Sie hatte versagt. Sie würde Riyas Leben nicht retten können. Sie würden beide für den Rest ihres Lebens im Gefängnis sitzen und sich wahrscheinlich trotzdem nie wieder sehen. Menschen wurden in andere Gefängnisse gesperrt als Magische Wesen.

Sie hatte versagt. Sie hatte versagt. Sie hatte versagt. Sie hatte versagt.

Am liebsten hätte Tai ihren Kopf gegen die Wand geschlagen, bis die Worte an Bedeutung verloren, bis sie aufhörte zu fühlen, aufhörte zu existieren.

Aber was wäre die Alternative gewesen? Hätte sie einfach sterben sollen? Dann hätte sie Riya auch nicht retten können.

„Ist Badger noch am Leben?", fragte jemand aus der Zelle neben ihr. Sie hatte ihn davor gar nicht bemerkt, aber nun sah sie hinüber. Es war ein junger Mann mit blonden Haaren, der ihr vage bekannt vorkam. Er musste auch im Wettbewerb gewesen sein, aber sie wusste nicht mehr, warum oder wann er rausgeflogen war.

„Wer ist Badger?", fragte Tai.

„Er war ein Freund von mir.
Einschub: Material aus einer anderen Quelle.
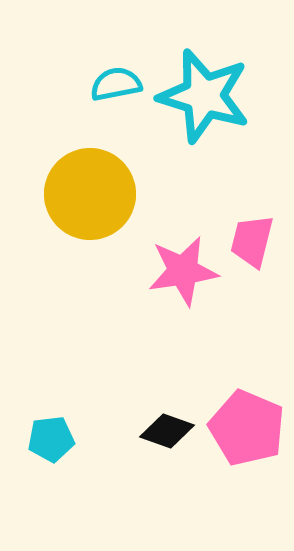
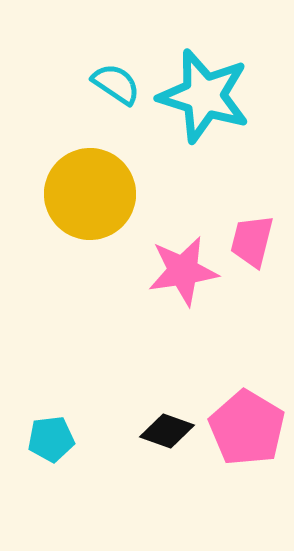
cyan semicircle: rotated 45 degrees clockwise
pink pentagon: rotated 8 degrees clockwise
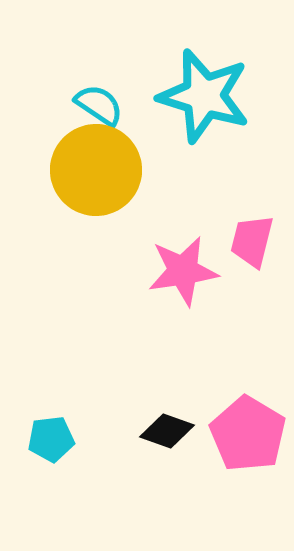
cyan semicircle: moved 17 px left, 21 px down
yellow circle: moved 6 px right, 24 px up
pink pentagon: moved 1 px right, 6 px down
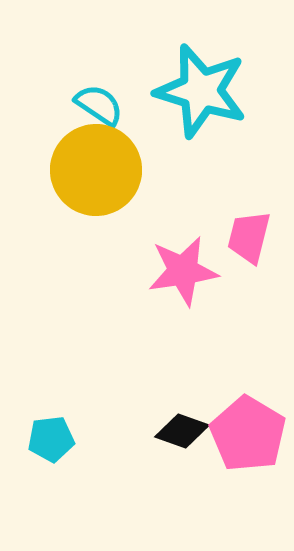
cyan star: moved 3 px left, 5 px up
pink trapezoid: moved 3 px left, 4 px up
black diamond: moved 15 px right
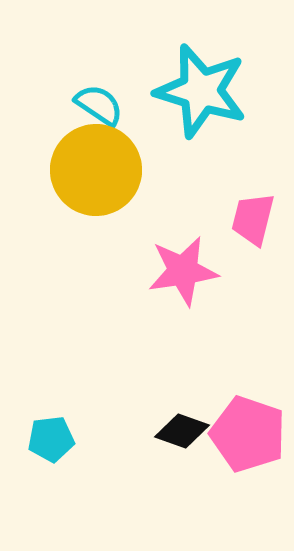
pink trapezoid: moved 4 px right, 18 px up
pink pentagon: rotated 12 degrees counterclockwise
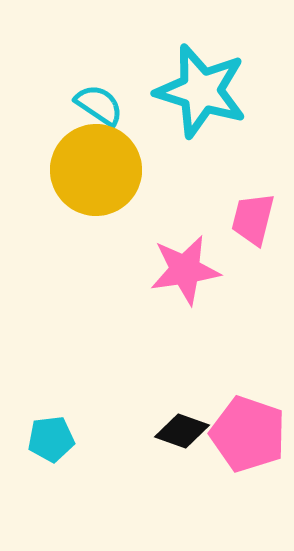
pink star: moved 2 px right, 1 px up
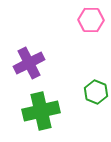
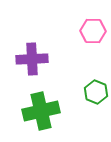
pink hexagon: moved 2 px right, 11 px down
purple cross: moved 3 px right, 4 px up; rotated 24 degrees clockwise
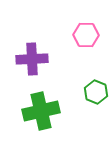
pink hexagon: moved 7 px left, 4 px down
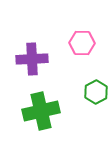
pink hexagon: moved 4 px left, 8 px down
green hexagon: rotated 10 degrees clockwise
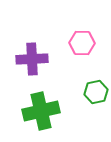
green hexagon: rotated 15 degrees clockwise
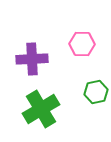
pink hexagon: moved 1 px down
green cross: moved 2 px up; rotated 18 degrees counterclockwise
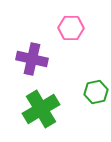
pink hexagon: moved 11 px left, 16 px up
purple cross: rotated 16 degrees clockwise
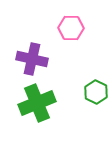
green hexagon: rotated 20 degrees counterclockwise
green cross: moved 4 px left, 6 px up; rotated 9 degrees clockwise
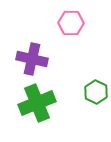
pink hexagon: moved 5 px up
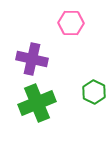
green hexagon: moved 2 px left
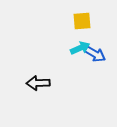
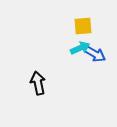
yellow square: moved 1 px right, 5 px down
black arrow: rotated 80 degrees clockwise
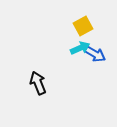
yellow square: rotated 24 degrees counterclockwise
black arrow: rotated 10 degrees counterclockwise
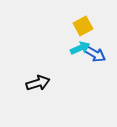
black arrow: rotated 95 degrees clockwise
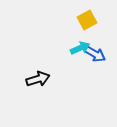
yellow square: moved 4 px right, 6 px up
black arrow: moved 4 px up
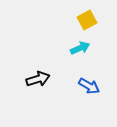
blue arrow: moved 6 px left, 32 px down
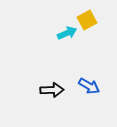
cyan arrow: moved 13 px left, 15 px up
black arrow: moved 14 px right, 11 px down; rotated 15 degrees clockwise
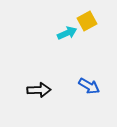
yellow square: moved 1 px down
black arrow: moved 13 px left
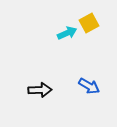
yellow square: moved 2 px right, 2 px down
black arrow: moved 1 px right
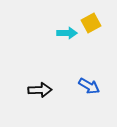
yellow square: moved 2 px right
cyan arrow: rotated 24 degrees clockwise
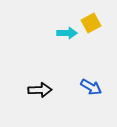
blue arrow: moved 2 px right, 1 px down
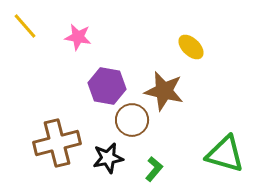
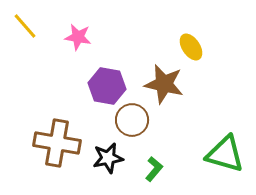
yellow ellipse: rotated 12 degrees clockwise
brown star: moved 7 px up
brown cross: rotated 24 degrees clockwise
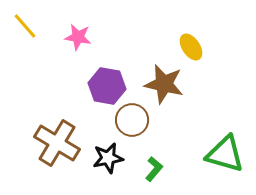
brown cross: rotated 21 degrees clockwise
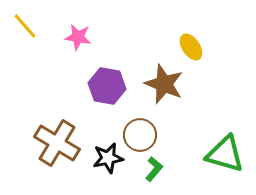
brown star: rotated 9 degrees clockwise
brown circle: moved 8 px right, 15 px down
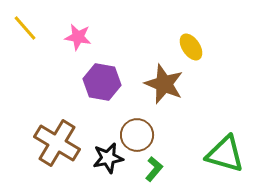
yellow line: moved 2 px down
purple hexagon: moved 5 px left, 4 px up
brown circle: moved 3 px left
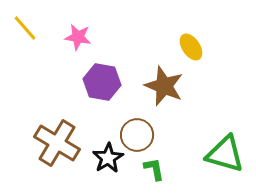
brown star: moved 2 px down
black star: rotated 20 degrees counterclockwise
green L-shape: rotated 50 degrees counterclockwise
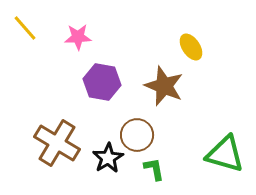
pink star: rotated 12 degrees counterclockwise
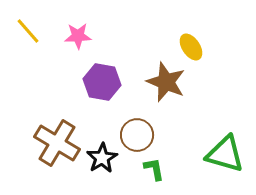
yellow line: moved 3 px right, 3 px down
pink star: moved 1 px up
brown star: moved 2 px right, 4 px up
black star: moved 6 px left
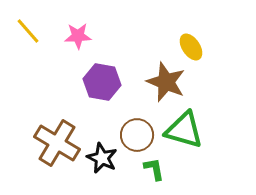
green triangle: moved 41 px left, 24 px up
black star: rotated 16 degrees counterclockwise
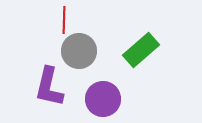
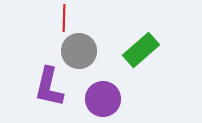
red line: moved 2 px up
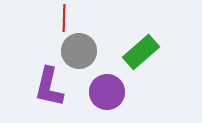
green rectangle: moved 2 px down
purple circle: moved 4 px right, 7 px up
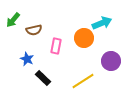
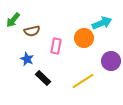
brown semicircle: moved 2 px left, 1 px down
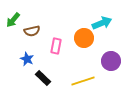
yellow line: rotated 15 degrees clockwise
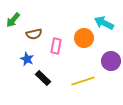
cyan arrow: moved 2 px right; rotated 132 degrees counterclockwise
brown semicircle: moved 2 px right, 3 px down
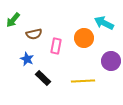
yellow line: rotated 15 degrees clockwise
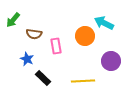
brown semicircle: rotated 21 degrees clockwise
orange circle: moved 1 px right, 2 px up
pink rectangle: rotated 21 degrees counterclockwise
Auch im Wettbewerb. Er hat beim Test im weißen Raum gesagt, dass er der Mörder ist. Ich habe nicht mitbekommen, was danach mit ihm passiert ist, weil ich wegen dem Streit mit dir aus dem Wettbewerb geflogen bin", sagte der blonde Mann.

Wegen dem Streit mit ihr? Bryan. Natürlich.

„Nein, er ist tot", sagte Tai. „Er wurde umgebracht."

Bryan zog die Augenbrauen zusammen. „Umgebracht?", fragte er mit unsicherer Stimme. „Von wem?"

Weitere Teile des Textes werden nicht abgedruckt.